### [INSTRUCTIONS TO FOLLOW]
The task calls for each line of the records below in which the word "that" appears.
======== DATA FOR REVIEW
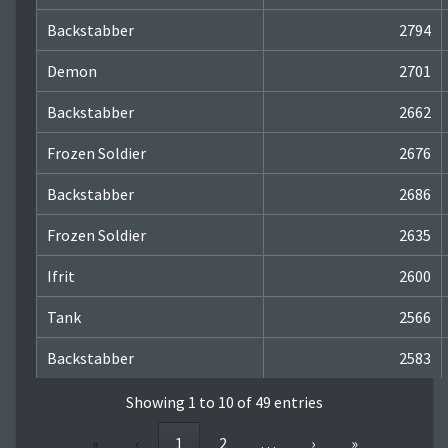
Backstabber
2794
Demon
2701
Backstabber
2662
Frozen Soldier
2676
Backstabber
2686
Frozen Soldier
2635
Ifrit
2600
Tank
2566
Backstabber
2583
Showing 1 to 10 of 49 entries
«
‹
1
2
…
›
»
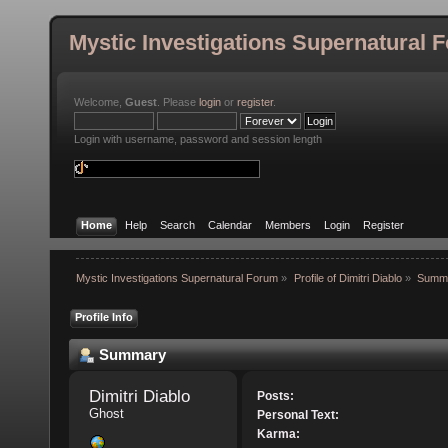
Mystic Investigations Supernatural 
Welcome,
Guest
. Please
login
or
register
.
Login with username, password and session length
Home
Help
Search
Calendar
Members
Login
Register
Mystic Investigations Supernatural Forum
»
Profile of Dimitri Diablo
»
Summ
Profile Info
Summary
Dimitri Diablo 
Posts:
Ghost
Personal Text:
Karma:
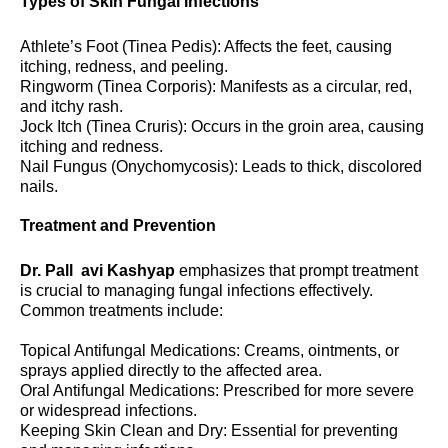
Types of Skin Fungal Infections
Athlete’s Foot (Tinea Pedis): Affects the feet, causing
itching, redness, and peeling.
Ringworm (Tinea Corporis): Manifests as a circular, red,
and itchy rash.
Jock Itch (Tinea Cruris): Occurs in the groin area, causing
itching and redness.
Nail Fungus (Onychomycosis): Leads to thick, discolored
nails.
Treatment and Prevention
Dr. Pall avi Kashyap
emphasizes that prompt treatment
is crucial to managing fungal infections effectively.
Common treatments include:
Topical Antifungal Medications: Creams, ointments, or
sprays applied directly to the affected area.
Oral Antifungal Medications: Prescribed for more severe
or widespread infections.
Keeping Skin Clean and Dry: Essential for preventing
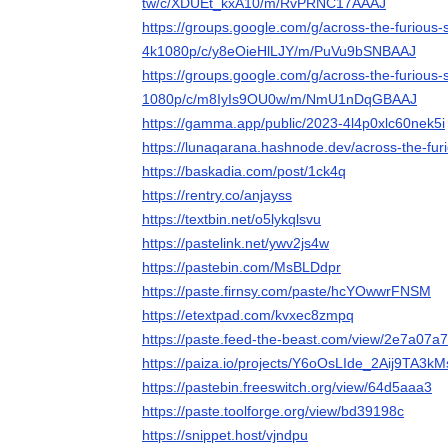
tw/c/XDUEt_kxA10/m/RvPRNC17AAAJ
https://groups.google.com/g/across-the-furious
4k1080p/c/y8eOieHlLJY/m/PuVu9bSNBAAJ
https://groups.google.com/g/across-the-furious
1080p/c/m8IyIs9OU0w/m/NmU1nDqGBAAJ
https://gamma.app/public/2023-4l4p0xlc60nek5i
https://lunaqarana.hashnode.dev/across-the-fu
https://baskadia.com/post/1ck4q
https://rentry.co/anjayss
https://textbin.net/o5lykqlsvu
https://pastelink.net/ywv2js4w
https://pastebin.com/MsBLDdpr
https://paste.firnsy.com/paste/hcYOwwrFNSM
https://etextpad.com/kvxec8zmpq
https://paste.feed-the-beast.com/view/2e7a07a7
https://paiza.io/projects/Y6oOsLIde_2Aij9TA3k
https://pastebin.freeswitch.org/view/64d5aaa3
https://paste.toolforge.org/view/bd39198c
https://snippet.host/vjndpu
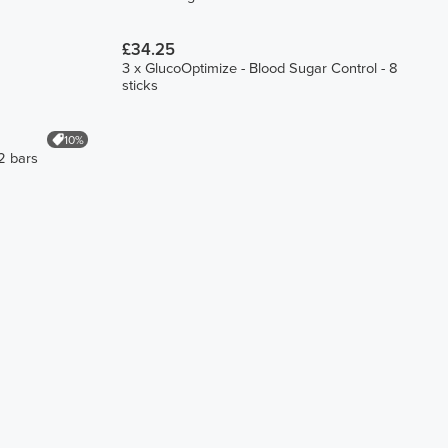
£34.25
3 x GlucoOptimize - Blood Sugar Control - 8
sticks
10%
2 bars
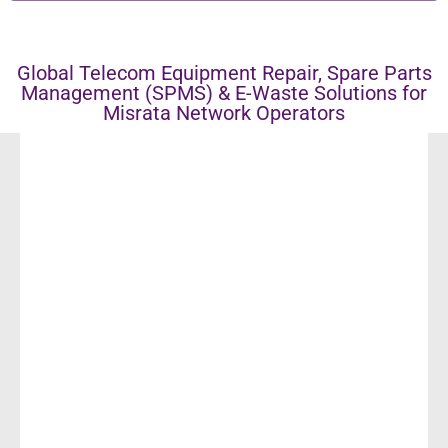
Global Telecom Equipment Repair, Spare Parts
Management (SPMS) & E-Waste Solutions for
Misrata Network Operators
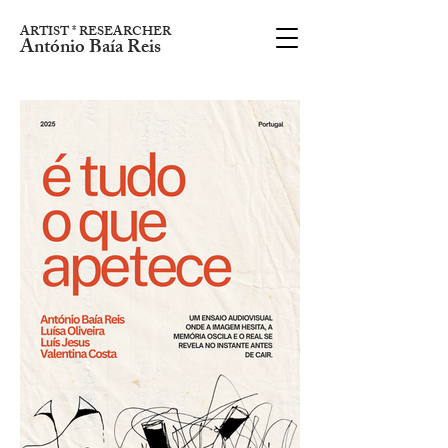
ARTIST * RESEARCHER
António Baía Reis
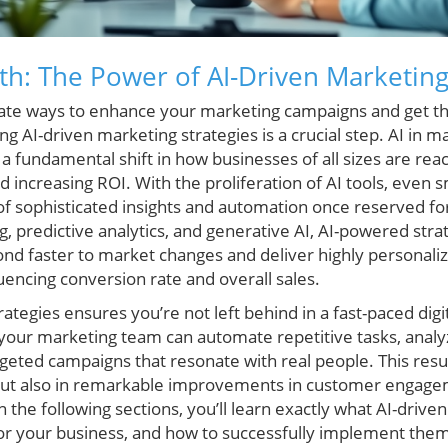
h: The Power of AI-Driven Marketing
ate ways to enhance your marketing campaigns and get th
 AI-driven marketing strategies is a crucial step. AI in mar
 fundamental shift in how businesses of all sizes are rea
 increasing ROI. With the proliferation of AI tools, even
of sophisticated insights and automation once reserved for
, predictive analytics, and generative AI, AI-powered str
nd faster to market changes and deliver highly personal
luencing conversion rate and overall sales.
ategies ensures you’re not left behind in a fast-paced digi
your marketing team can automate repetitive tasks, anal
argeted campaigns that resonate with real people. This resul
 but also in remarkable improvements in customer engage
 the following sections, you’ll learn exactly what AI-drive
for your business, and how to successfully implement the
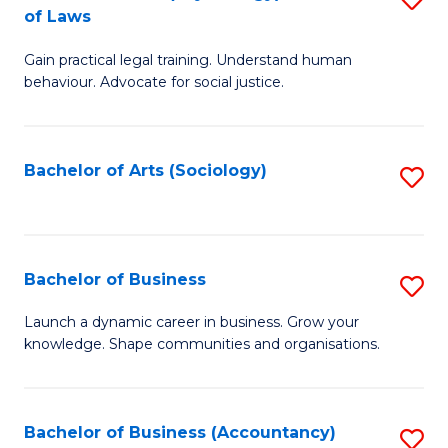
B
of Laws
B
of
Gain practical legal training. Understand human
of
B
behaviour. Advocate for social justice.
Ar
to
(
C
Bachelor of Arts (Sociology)
S
-
Fa
to
B
C
of
Fa
Bachelor of Business
S
L
B
to
Launch a dynamic career in business. Grow your
knowledge. Shape communities and organisations.
of
C
B
Fa
to
Bachelor of Business (Accountancy)
S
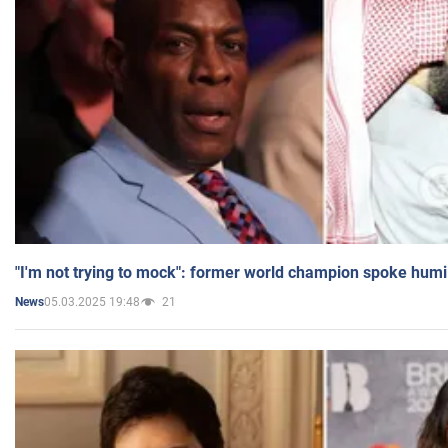
"I'm not trying to mock": former world champion spoke humi
05.03.2025 19:48
21
News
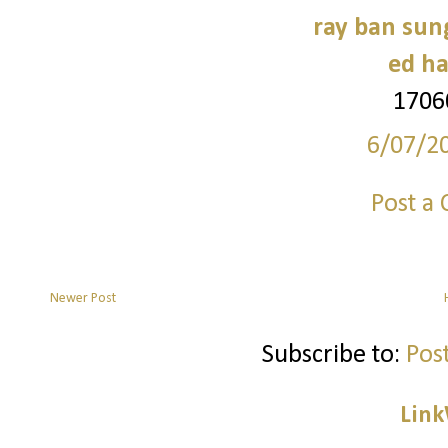
ray ban sun
ed ha
1706
6/07/2
Post a
Newer Post
Subscribe to:
Pos
Link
================
### [WRITTEN ANSWER]
emphasizes that prompt treatment
argeted campaigns that resonate with real people. This resul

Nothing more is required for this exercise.